I just saw the trailer for Katherine Bigelow’s new film, The Hurt Locker. I’d heard part of an interview with her and wanted to see it, but at the time it sounded like there wasn’t going to be a nationwide theatrical release…another one of those “wait for the DVD” movies. “Wait for the DVD” has a little bit different meaning when you live in a small town and like indie films, obviously.
The film is about Marines who do EOD work, that is, who dismantle roadside bombs. I knew a guy from my hometown who was killed doing EOD work in Iraq. The movie has gotten excellent reviews and is apparently both realistic and intense. It’s also had trouble getting distribution. I haven’t heard that it’s particularly critical of the war, but I suppose some criticism is implicit in the title--after all, it looks like they’re saying war can hurt. Anyway, the trailer was great, and what was even better was that it advertised a nationwide release on July 24. Since I finally have a break from school, I was excited.
So, I checked the local show times to find the following.
Aliens in the Attic
G.I. Joe: The Rise of Cobra
G-Force 3D (for extra emphasis, I guess)
Harry Potter and the Half Blood Prince
Ice Age: Dawn of the Dinosaurs
My Sister’s Keeper
The Ugly Truth (apparently not about war)
Transformers: Revenge of the Fallen
I like action, horror, and comedy just fine, and I know that small town theaters don’t really cater to people who are looking for stuff like The Hurt Locker. So, no…I’m not saying I was surprised. But I do think there’s an interesting disconnect here. Where I live, people accuse Hollywood and filmmakers of being out of touch with America and especially with the troops. Looking at the schedule at the Starplex, I wondered who was really out of touch. There’s scarcely a whiff of reality anywhere in this line-up.

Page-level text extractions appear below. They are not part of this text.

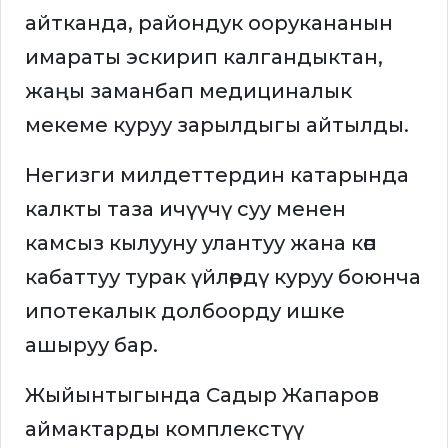
айтканда, райондук оорукананын
имараты эскирип калгандыктан,
жаңы заманбап медициналык
мекеме куруу зарылдыгы айтылды.
Негизги милдеттердин катарында
калкты таза ичүүчү суу менен
камсыз кылууну улантуу жана көп
кабаттуу турак үйлөрдү куруу боюнча
ипотекалык долбоорду ишке
ашыруу бар.
Жыйынтыгында Садыр Жапаров
аймактарды комплекстүү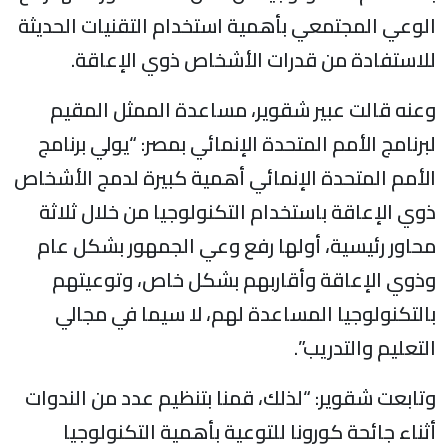
لوعي المجتمعي بأهمية استخدام التقنيات الحديثة
لاستفادة من قدرات الأشخاص ذوي الإعاقة.
عنه قالت عبير شقوير، مساعدة الممثل المقيم
برنامج الأمم المتحدة الإنمائي بمصر: “يولي برنامج
لأمم المتحدة الإنمائي أهمية كبيرة لدمج الأشخاص
وي الإعاقة باستخدام التكنولوجيا من خلال ثلاثة
حاور رئيسية، أولها رفع وعي الجمهور بشكل عام
ذوي الإعاقة وأقاربهم بشكل خاص، وتوعيتهم
التكنولوجيا المساعدة لهم، لا سيما في مجالي
لتعليم والتدريب”.
تابعت شقوير: “لذلك، قمنا بتنظيم عدد من الندوات
ثناء جائحة كورونا للتوعية بأهمية التكنولوجيا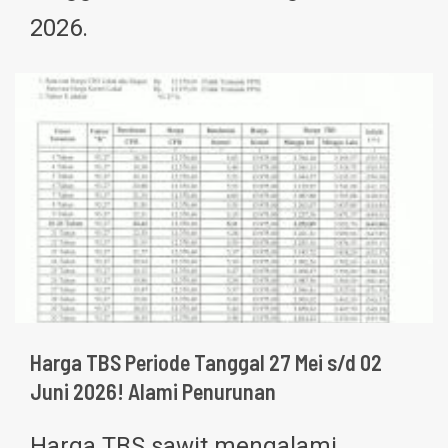
2026.
Harga TBS Periode Tanggal 27 Mei s/d 02
Juni 2026! Alami Penurunan
Harga TBS sawit mengalami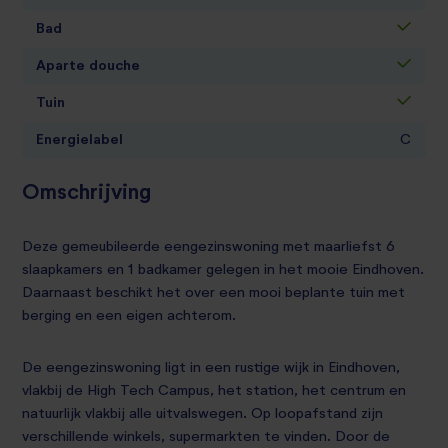
Bad
Aparte douche
Tuin
Energielabel
C
Omschrijving
Deze gemeubileerde eengezinswoning met maarliefst 6
slaapkamers en 1 badkamer gelegen in het mooie Eindhoven.
Daarnaast beschikt het over een mooi beplante tuin met
berging en een eigen achterom.
De eengezinswoning ligt in een rustige wijk in Eindhoven,
vlakbij de High Tech Campus, het station, het centrum en
natuurlijk vlakbij alle uitvalswegen. Op loopafstand zijn
verschillende winkels, supermarkten te vinden. Door de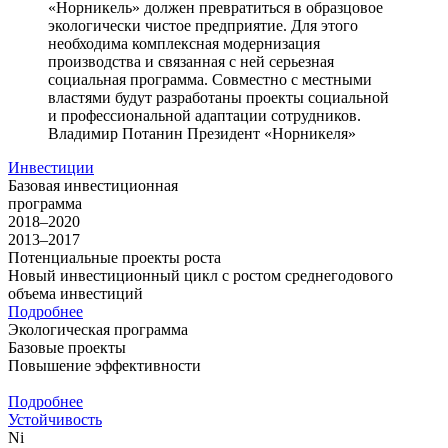
«Норникель» должен превратиться в образцовое
экологически чистое предприятие. Для этого
необходима комплексная модернизация
производства и связанная с ней серьезная
социальная программа. Совместно с местными
властями будут разработаны проекты социальной
и профессиональной адаптации сотрудников.
Владимир Потанин
Президент «Норникеля»
Инвестиции
Базовая инвестиционная
программа
2018–2020
2013–2017
Потенциальные проекты роста
Новый инвестиционный цикл с ростом среднегодового
объема инвестиций
Подробнее
Экологическая программа
Базовые проекты
Повышение эффективности
Подробнее
Устойчивость
Ni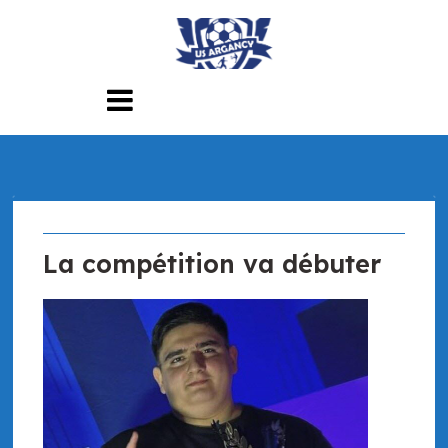
Skip
to
content
La compétition va débuter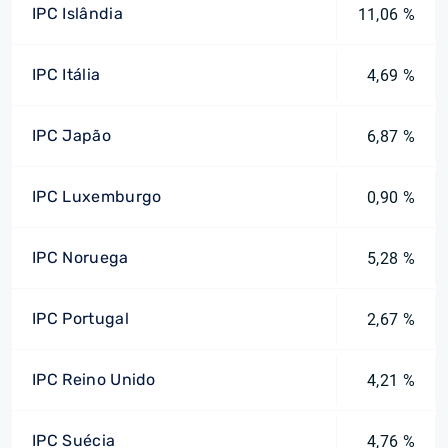
IPC Islândia
11,06 %
IPC Itália
4,69 %
IPC Japão
6,87 %
IPC Luxemburgo
0,90 %
IPC Noruega
5,28 %
IPC Portugal
2,67 %
IPC Reino Unido
4,21 %
IPC Suécia
4,76 %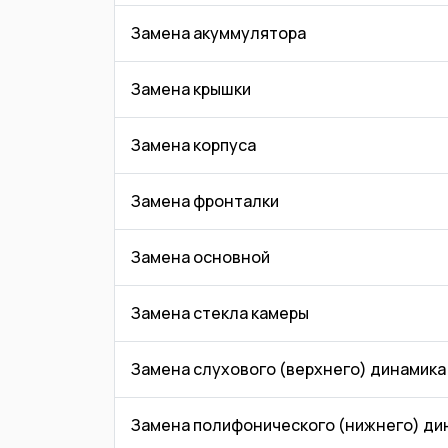
Замена акуммулятора
Замена крышки
Замена корпуса
Замена фронталки
Замена основной
Замена стекла камеры
Замена слухового (верхнего) динамика
Замена полифонического (нижнего) ди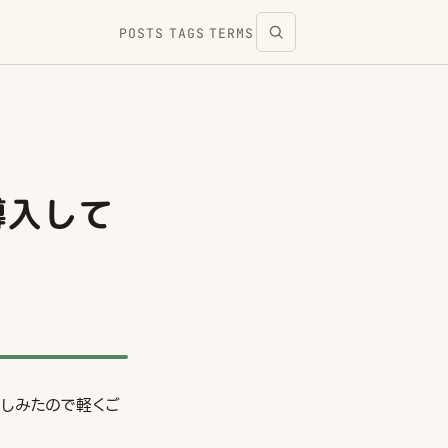
POSTS
TAGS
TERMS
」導入して
購入しみたので軽くご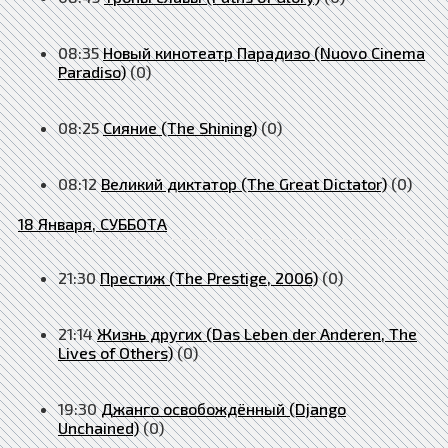
08:35
Новый кинотеатр Парадизо (Nuovo Cinema
Paradiso)
(0)
08:25
Сияние (The Shining)
(0)
08:12
Великий диктатор (The Great Dictator)
(0)
18 Января, СУББОТА
21:30
Престиж (The Prestige, 2006)
(0)
21:14
Жизнь других (Das Leben der Anderen, The
Lives of Others)
(0)
19:30
Джанго освобождённый (Django
Unchained)
(0)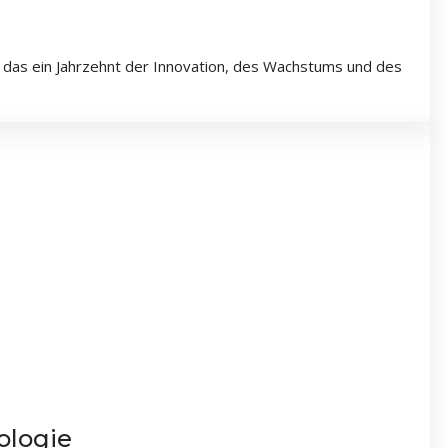
 das ein Jahrzehnt der Innovation, des Wachstums und des
ologie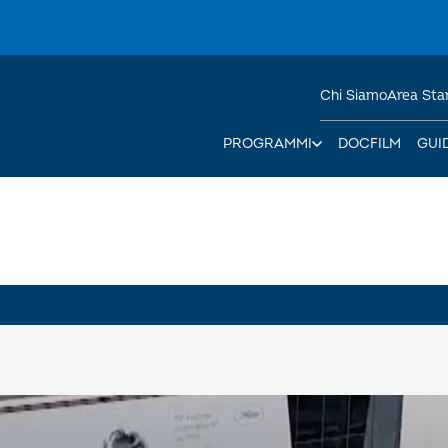
Chi Siamo
Area St
PROGRAMMI
DOCFILM
GUI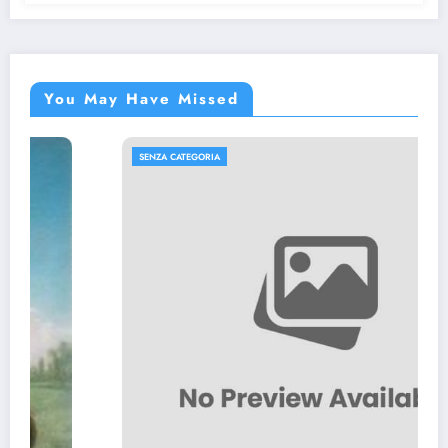
You May Have Missed
SENZA CATEGORIA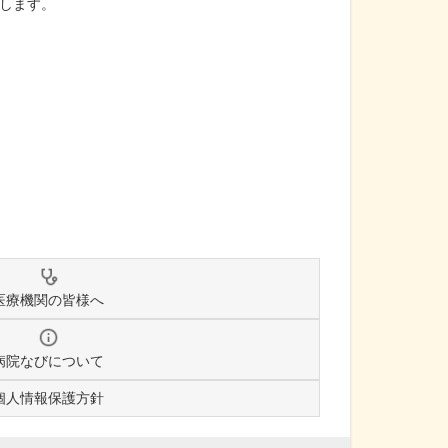
します。
医療機関の皆様へ
病院なびについて
個人情報保護方針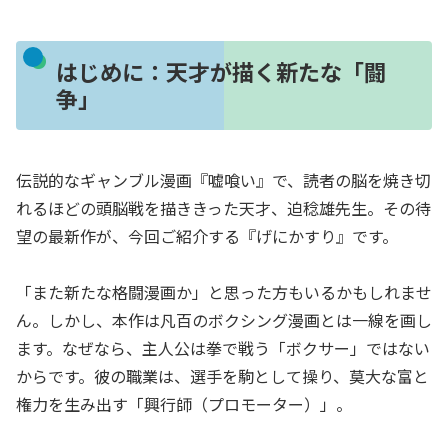
はじめに：天才が描く新たな「闘
争」
伝説的なギャンブル漫画『嘘喰い』で、読者の脳を焼き切
れるほどの頭脳戦を描ききった天才、迫稔雄先生。その待
望の最新作が、今回ご紹介する『げにかすり』です。
「また新たな格闘漫画か」と思った方もいるかもしれませ
ん。しかし、本作は凡百のボクシング漫画とは一線を画し
ます。なぜなら、主人公は拳で戦う「ボクサー」ではない
からです。彼の職業は、選手を駒として操り、莫大な富と
権力を生み出す「興行師（プロモーター）」。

Now, I know the answer to this. We don’t need movies like The Hurt Locker here because they don’t tell the truth. They only give you the elite’s “biased” perspective on the war. This is what you’ll hear from the people who buy tickets at the Starplex. These are the same people who are taking their kids to see G.I. Joe: The Rise of Cobra, apparently without much concern for what truths are being imparted there. G.I. Joe is barely even telling the truth when it calls itself a movie. At best, it’s a feature length toy ad, which is what it was mainly designed to be.
Isn’t this all just a matter of taste? Small town audiences are patriotic, they work hard, and they want to escape and have a good time. If New Yorkers and Austinites want to be serious and dwell on doom and gloom, that’s their choice. We all have our choices…to each his own, right? I’m not so sure. Like it or not, movies are part of a larger discourse. They all say something. What you see, and what you don’t see, when you go to the theater affects the way you perceive the world outside the theater, too. Small town America is sending its children to kill and die in the war, so it’s fair to ask what we’re watching and what we’re thinking about when we watch.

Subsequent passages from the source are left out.